ALARIC THE GOTH
 "THIUDANS! Thiudans! (The king! The king!)"
So the Barbarians shouted as they raised on the shield, that he might be seen of all men, their newly chosen king, the
fair-haired Alaric. They might shout as loudly as they pleased, for there were no Roman spies to hear. They had come
away from Rome, across the broad Danube, and on their own plains, with the fresh mountain winds blowing upon them, they
were renewing the traditions of their race and choosing a leader who should receive the glory of the Gothic name.
Trained in Roman legions in the years since the death of Athanaric, the young man Alaric had not forgotten that he was
born on an island in the Danube. He had not lost the memory of the chill winds
 of the north, which were to the Goths the signs that they were in a free land. He had learned the lessons of war from
the leaders of his enemy; he had risen to captaincy and had won notice from the general for his bravery.

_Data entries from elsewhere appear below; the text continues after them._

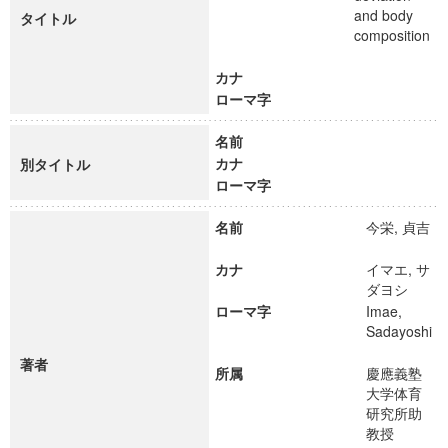
and body
タイトル
composition
カナ
ローマ字
名前
カナ
別タイトル
ローマ字
名前
今栄, 貞吉
カナ
イマエ, サ
ダヨシ
ローマ字
Imae,
Sadayoshi
著者
所属
慶應義塾
大学体育
研究所助
教授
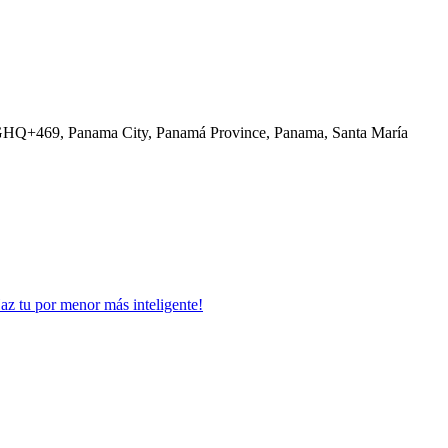
 2GHQ+469, Panama City, Panamá Province, Panama, Santa María
Haz tu por menor más inteligente!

Now at the call
of his people he had gladly turned his back on the warm southland, to have the breath of freedom blow across his face
once more, and behold! to his astonishment they had chosen him king.
It was no secret among the barbarians that this choice was of a leader who could help them throw off the hated Roman
yoke. The Romans were not the proud people of the days of Drusus. They had been too fond of power and of luxurious
living. They had had too many strong barbarians to fight their battles for them, and had become content to sit idle in
their palaces, drinking and gambling and scheming for wealth and position. The Gothic leaders had seen all this; they
had come to scorn the conquerors whom once they had feared; and now they had chosen this tall, fair-skinned youth, who
combined the strength of the barbarian with the warlike skill of the Roman captain, and bore moreover the prophetic name
Alaric, Ala-reichs, which is to say, All-ruler.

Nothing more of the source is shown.